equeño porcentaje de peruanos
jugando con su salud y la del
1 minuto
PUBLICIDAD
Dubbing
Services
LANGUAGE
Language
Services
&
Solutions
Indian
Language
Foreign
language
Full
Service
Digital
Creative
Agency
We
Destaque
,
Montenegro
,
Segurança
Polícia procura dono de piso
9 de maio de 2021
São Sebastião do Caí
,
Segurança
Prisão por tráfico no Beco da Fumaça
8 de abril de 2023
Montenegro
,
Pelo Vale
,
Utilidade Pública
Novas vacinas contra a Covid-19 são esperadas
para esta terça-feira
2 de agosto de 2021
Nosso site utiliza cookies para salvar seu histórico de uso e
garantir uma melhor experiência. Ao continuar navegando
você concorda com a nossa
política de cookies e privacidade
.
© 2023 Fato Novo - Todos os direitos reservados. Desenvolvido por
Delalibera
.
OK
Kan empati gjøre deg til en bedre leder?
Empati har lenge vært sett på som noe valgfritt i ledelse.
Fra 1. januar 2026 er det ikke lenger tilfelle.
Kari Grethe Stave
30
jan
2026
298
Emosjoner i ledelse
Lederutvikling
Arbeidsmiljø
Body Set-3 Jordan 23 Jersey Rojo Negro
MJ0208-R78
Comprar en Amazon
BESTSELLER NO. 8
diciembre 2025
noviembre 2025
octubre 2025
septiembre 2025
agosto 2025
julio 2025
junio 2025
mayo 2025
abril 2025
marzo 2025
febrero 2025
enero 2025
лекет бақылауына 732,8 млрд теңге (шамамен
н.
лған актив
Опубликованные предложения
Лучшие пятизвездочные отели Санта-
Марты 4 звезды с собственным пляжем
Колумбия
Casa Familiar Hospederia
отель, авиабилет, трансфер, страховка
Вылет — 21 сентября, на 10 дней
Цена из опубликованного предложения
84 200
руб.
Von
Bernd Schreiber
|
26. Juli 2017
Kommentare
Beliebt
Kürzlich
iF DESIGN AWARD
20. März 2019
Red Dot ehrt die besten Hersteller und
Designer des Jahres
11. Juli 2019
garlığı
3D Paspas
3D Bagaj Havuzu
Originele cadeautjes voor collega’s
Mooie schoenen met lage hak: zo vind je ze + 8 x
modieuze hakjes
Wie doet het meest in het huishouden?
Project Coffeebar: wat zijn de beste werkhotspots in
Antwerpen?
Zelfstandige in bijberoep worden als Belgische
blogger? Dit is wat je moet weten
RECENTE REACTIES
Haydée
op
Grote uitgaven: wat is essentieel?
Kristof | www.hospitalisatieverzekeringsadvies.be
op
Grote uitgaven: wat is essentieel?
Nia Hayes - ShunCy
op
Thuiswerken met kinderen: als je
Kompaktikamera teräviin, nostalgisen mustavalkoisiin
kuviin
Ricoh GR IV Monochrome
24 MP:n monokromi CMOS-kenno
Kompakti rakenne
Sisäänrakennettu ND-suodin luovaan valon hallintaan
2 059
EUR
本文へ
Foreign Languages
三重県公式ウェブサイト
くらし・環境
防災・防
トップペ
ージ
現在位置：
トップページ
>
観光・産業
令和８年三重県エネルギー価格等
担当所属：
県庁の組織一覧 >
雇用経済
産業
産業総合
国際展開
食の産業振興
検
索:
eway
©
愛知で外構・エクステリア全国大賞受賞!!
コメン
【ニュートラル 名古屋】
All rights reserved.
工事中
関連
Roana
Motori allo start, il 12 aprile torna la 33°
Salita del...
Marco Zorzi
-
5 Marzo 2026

REQUIREMENT - Send back exactly the lines of the listing above starting at the one with "Bernd Schreiber" and ending at the one with "Mooie schoenen met", inclusive, and no others.

RESPONSE BELOW -
Bernd Schreiber
|
26. Juli 2017
Kommentare
Beliebt
Kürzlich
iF DESIGN AWARD
20. März 2019
Red Dot ehrt die besten Hersteller und
Designer des Jahres
11. Juli 2019
garlığı
3D Paspas
3D Bagaj Havuzu
Originele cadeautjes voor collega’s
Mooie schoenen met lage hak: zo vind je ze + 8 x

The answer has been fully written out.